La Asamblea de San Salvador comenzó a organizar el gobierno y a legislar. Designó corno Jefe de Estado provisional a Juan Manuel Rodríguez. el 21 de abril de 1824, inició su trabajo el día siguiente. Es necesario decir que a Rodríguez se le conoce corno primer Jefe de Estado pero no es todavía en el marco de la Constitución Federal, que aún no había sido aprobada ni en el marco de la Constitución del Estado, que estaba por discutirse. Su posición fue idéntica a la ocupada por el Triunvirato Ejecutivo nombrado por la Asamblea Nacional Constituyente en 1873. Desde el punto de vista de Constitución Estatal y Federal, Juan Vicente Villacorta fue el primer Jefe de Estado, electo el 13 de diciembre de 1824 y Mariano Prado como Vice-Jefe de Estado.

Juan Manuel Rodríguez inició su gobierno ratificando, el 27 de abril de 1824. la erección del Obispado de San Salvador. El 4 de mayo, la Asamblea Constituyente del Estado ratificó la medida decretando lo siguiente:

“1º Se ratifica la elección del primer Obispo, hecha en C. Matías Delgado a quien se despacharan las credenciales correspondientes;
2º El Obispo electo procederá sin pérdida de tiempo, a tomar el gobierno de esta nueva Diócesis, conferenciando al efecto con el metropolitano, conforme a derecho y doctrina de los autores que hablan del caso, sin comprometer los fueros de la nueva mitra, ni menos las regalías del Estado;
3º Se extenderá informe documentado y preces de estilo al Sumo Pontífice, las que el Jefe de Estado dirigirá por conducto mencionado a Su Santidad, consultando la posible seguridad y prontitud..."

Este decreto dio inicio al famoso cisma eclesiástico que tanto incidió en el desarrollo de acontecimientos políticos futuros y puso en problemas a Delgado, quien comenzaría a perder su grande y evidente influencia y reputación.
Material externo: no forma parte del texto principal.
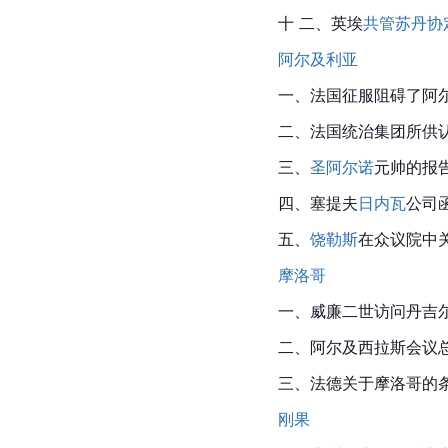
十 二、英埃
共管苏丹协
阿尔及利亚
一、法国征服阻碍了
阿
二、法国统治集团所供
三、
圣阿尔诺
元帅的报告
四、塞提夫
日内瓦
公司
五、
饶勒斯
在众议院中关
摩洛哥
一、威廉二世访问
丹吉
二、阿尔及西拉斯会议总
三、法德关于
摩洛哥
的条
刚果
Jesús Delgado ofrece un buen análisis del cisma. En síntesis, el problema eclesiástico comenzó cuando Ramón Casaus, Arzobispo de Guatemala, publicó un edicto el 21 de junio de 1824, en que se declaraba nula y sin valor la creación de la nueva Diócesis de San Salvador, y el nombramiento de Delgado como Obispo, y comenzó la publicación de panfletos desautorizándolo, creándose un problema de lealtad dividida a favor de Casaus o de Delgado. Al inaugurarse el Congreso Federal, este cuerpo ratificó, el 18 de 1825, la erección de la mitra de San Salvador y la designación de Delgado como Obispo. Lamentablemente, el Senado desaprobó el decreto del Congreso Federal el 5 de agosto de 1825. Con esta desaprobación comenzaba a fracasar el intento de El Salvador de independizarse en materia religiosa de Guatemala. En la disputa intervinieren José Simeón Cañas e Isidro Menéndez, las mejores plumas salvadoreñas en Derecho Canónico, apoyando la creación de la mitra. En este contexto se inició la prensa escrita en San Salvador, con la publicación del célebre El semanario político mercantil, el 31 de julio de 1824. El primer editor de este semario fue el presbítero José María Castro. Las páginas de El Semanario fueron usadas para la discusión política y en particular para dirimir el asunto de la mitra salvadoreña.

En definitiva, la cuestión quedó saldada negativamente para San Salvador con el pronunciamiento en contra del Papa León XII, de 1 de diciembre de 1826. Su Santidad dirigió una carta muy severa y amenazante acusando a Delgado de “sacrílego arrojo", que había entrado como "ladrón y salteador en el redil de las ovejas”. El Papa le dio un plazo de cincuenta días, después de recibida la carta, para que renunciara al Obispado, y de no cumplir sería excomulgado. Delgado conocía la gravedad de la amenaza y renunció a su cargo de Obispo asumiendo de nuevo como Vicario General. Delgado desafió al imperio mexicano, pero sabía que no podía enfrentarse al Papa. La fecha de la carta del Papa es importante fijarla, porque San Salvador, en esos días, ya había declarado la guerra gobierno federal de Manuel José Arce. En esta decisión bélica intervino Delgado y, sin duda, la erección de la mitra fue parte fundamental que él tuvo en mente. Para ello, ayudaba que el gobierno continuara siendo federal. La Asamblea del Estado de El Salvador no solamente legisló en materia religiosa, ya que su trabajo fundamental fue dotar al Estado de una Constitución.